Within this framework, U.S. officials argue that the strikes shifted the balance of power to such an extent that Iran’s deterrent capacity was effectively neutralized and the cost of any meaningful retaliation became prohibitively high. When Trump speaks of a “major victory,” he is referring to the downgrading of the adversary’s warfighting capacity to a level where it no longer poses an immediate threat to U.S. interests. In this sense, the military phase of the conflict is presented as having achieved its objective.

At the same time, in the Trump administration’s narrative, the ceasefire itself is interpreted as the imposition of U.S. will on Iran. From Washington’s perspective, Iran’s presence at the Islamabad talks following a period of intense conflict is itself evidence of success. This participation is framed not as a voluntary diplomatic move, but as the direct result of military pressure and the disabling of critical infrastructure. In this view, the war was successfully shifted from the battlefield to the negotiating table, and any agreement reached under the shadow of military coercion is understood as a diplomatic victory for the United States.

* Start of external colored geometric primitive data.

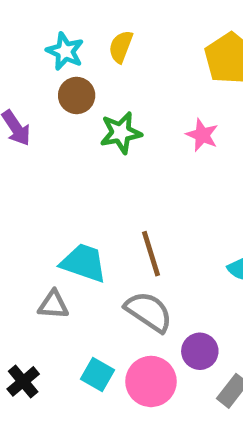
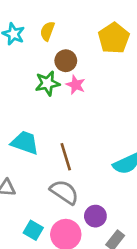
brown circle: (77, 95) -> (66, 61), moved
pink star: (202, 135) -> (76, 85), moved
cyan trapezoid: (84, 263) -> (25, 143), moved

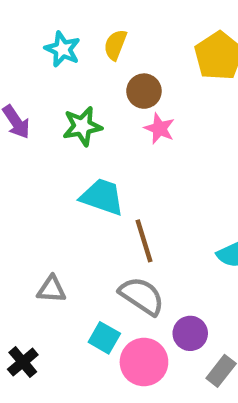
green star: (47, 83) -> (82, 126), moved
cyan trapezoid: (25, 143) -> (102, 197), moved
cyan square: (33, 230) -> (104, 338), moved

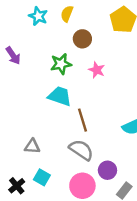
green star: (82, 126) -> (61, 64), moved
pink star: (159, 129) -> (97, 70), moved
cyan square: (104, 338) -> (42, 177), moved

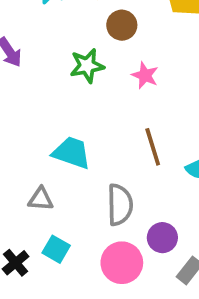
cyan trapezoid: (60, 96) -> (72, 153), moved
brown line: (82, 120) -> (153, 147), moved
gray semicircle: (81, 150) -> (120, 205), turned 55

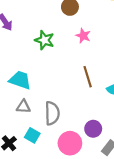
green star: (87, 66) -> (44, 40), moved, turned 30
cyan trapezoid: (72, 153) -> (20, 80), moved
gray semicircle: (120, 205) -> (52, 113), moved

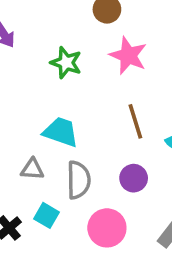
pink star: (83, 36) -> (128, 56), size x1.5
cyan trapezoid: (20, 80) -> (61, 132), moved
purple circle: (93, 129) -> (134, 178), moved

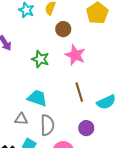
purple circle: (134, 178) -> (86, 128), moved

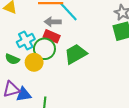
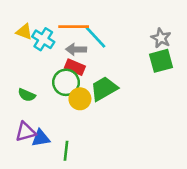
cyan cross: (26, 41) -> (43, 39), moved, turned -30
yellow circle: (34, 62) -> (80, 99), moved

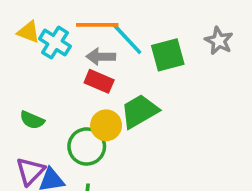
green square: (161, 61) -> (168, 55), moved
green circle: (66, 82) -> (87, 146), moved
purple triangle: (25, 132) -> (30, 171), turned -30

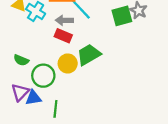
green square: (168, 55) -> (122, 16), moved
green circle: (87, 146) -> (43, 76), moved

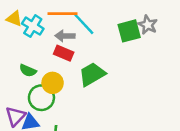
green semicircle: (21, 60) -> (28, 71), moved
yellow circle: (68, 63) -> (53, 83), moved

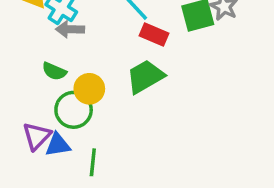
gray arrow: (65, 36) -> (70, 29), moved
red rectangle: (64, 53) -> (154, 35), moved

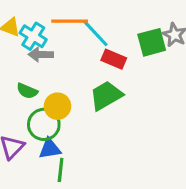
blue triangle: (58, 145) -> (50, 149), moved

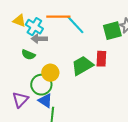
red rectangle: (114, 59) -> (101, 59), moved, turned 70
green semicircle: (27, 91) -> (28, 55), moved
blue triangle: (50, 149) -> (45, 101), turned 42

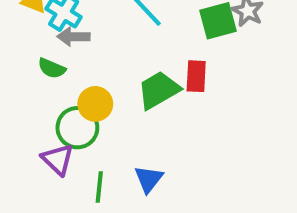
purple triangle: (20, 100) -> (58, 159), moved, turned -30
blue triangle: (45, 101) -> (149, 179), moved, turned 35

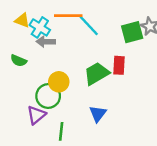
green semicircle: (52, 68) -> (19, 61), moved
purple triangle: (58, 159) -> (36, 115), turned 36
blue triangle: (149, 179) -> (98, 114), moved

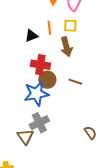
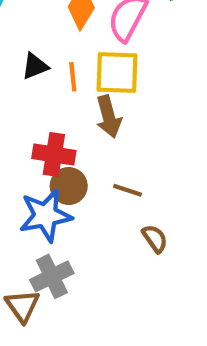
yellow square: (70, 26) -> (117, 72), size x1.6
black triangle: (31, 36) -> (35, 66), moved
brown semicircle: (90, 133) -> (155, 239), moved

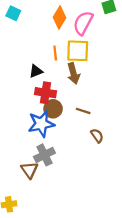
black triangle: (35, 66) -> (36, 71), moved

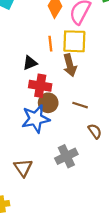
gray cross: (44, 155) -> (66, 156), moved

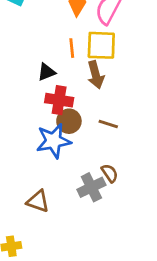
brown semicircle: (95, 131) -> (110, 173), moved
brown triangle: (23, 168) -> (38, 201), turned -36

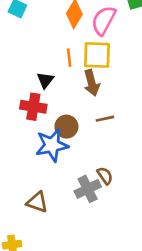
black triangle: (46, 72) -> (45, 80), turned -30
red cross: (59, 100) -> (33, 107), moved
brown line: (108, 124) -> (105, 119), moved, turned -30

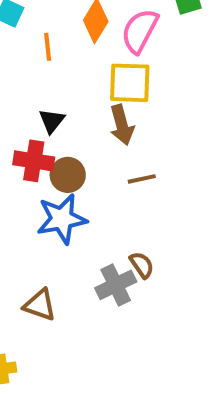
orange line: (69, 58) -> (48, 47), moved
brown circle: (66, 127) -> (68, 175), moved

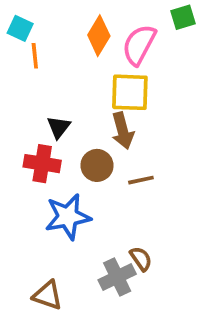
orange line: (48, 47) -> (35, 56), moved
brown circle: (68, 175) -> (97, 165), moved

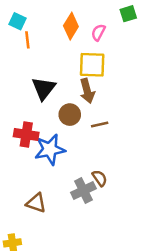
pink semicircle: (139, 45) -> (98, 32), size x0.6
black triangle: (59, 127) -> (44, 88), size x1.5
red cross: (42, 164) -> (26, 134), moved

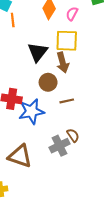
black triangle: (44, 88) -> (38, 52), moved
brown line: (100, 125) -> (67, 101), moved
brown triangle: (36, 203) -> (20, 156), size x1.4

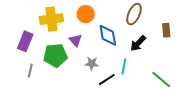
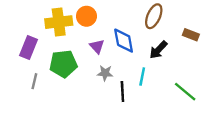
orange circle: (86, 14) -> (86, 16), moved
brown rectangle: (166, 30) -> (191, 35), turned -64
purple triangle: (76, 40) -> (97, 46), moved
black line: (107, 80) -> (122, 92), turned -60

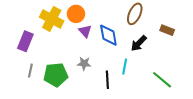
yellow cross: (59, 22) -> (52, 19), turned 35
purple triangle: (97, 46) -> (85, 31), moved
green pentagon: (63, 64) -> (56, 75), moved
gray star: (105, 73) -> (84, 64), moved

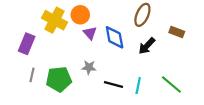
cyan line: (125, 67) -> (138, 86), moved
black line: (107, 80) -> (114, 85), turned -72

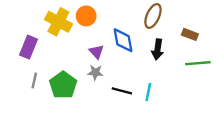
purple triangle: (90, 33) -> (97, 52), moved
black arrow: (147, 46) -> (158, 49), turned -36
green pentagon: (59, 79) -> (63, 85), turned -30
green line: (171, 85) -> (198, 63), moved, turned -45

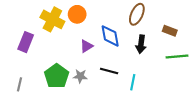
purple triangle: (97, 52) -> (86, 46), turned 40
gray star: (95, 72) -> (80, 76), moved
gray line: (34, 81) -> (19, 84), moved
black line: (122, 91) -> (109, 71), moved

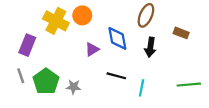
green line: (177, 57) -> (189, 85), moved
green pentagon: (57, 76) -> (46, 81), moved
gray star: (80, 76) -> (73, 87), moved
gray line: (19, 84) -> (21, 76), moved, turned -32

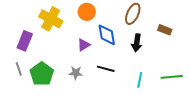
orange circle: (82, 15) -> (87, 12), moved
gray star: (73, 87) -> (76, 73), moved
cyan line: (142, 88) -> (140, 80), moved

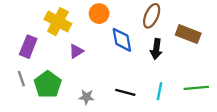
brown rectangle: (165, 30) -> (188, 34), size x1.5
purple triangle: (84, 45) -> (76, 51), moved
black line: (106, 69) -> (125, 92), moved
gray star: (76, 73) -> (86, 97), moved

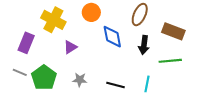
gray line: (21, 79) -> (20, 72), turned -48
green line: (196, 88) -> (170, 61), moved
gray star: (86, 97) -> (80, 80), moved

For Trump, declaring victory was also a political necessity. He had entered the war promising a “short-term excursion” and a rapid conclusion, and any acknowledgment of stalemate or even limited Iranian success would have undermined his political standing and legacy. In the context of domestic politics, framing the outcome as a victory allowed him to deflect attention from the costs of the conflict, including economic disruption and potential casualties, and to avoid comparisons with past U.S. entanglements in the Middle East. In this sense, the declaration of victory reflects not only battlefield dynamics but also the imperatives of political survival and the maintenance of domestic support.

Ultimately, this war shows that victory in modern conflicts is no longer a single, measurable outcome, but a fluid concept shaped by each actor’s objectives. Iran defines victory as survival and resistance, Israel as weakening the adversary, and the United States as achieving results without a prolonged war. These definitions, while in tension, remain coherent within each actor’s strategic logic. In this sense, victory is less an objective reality than a narrative parallel claims of success that each side can rationally sustain.


Abdulwajid Soroush holds a master’s degree in political science from University of Tehran and is a columnist on Middle Eastern and geopolitical issues, with a focus on conflict and regional security.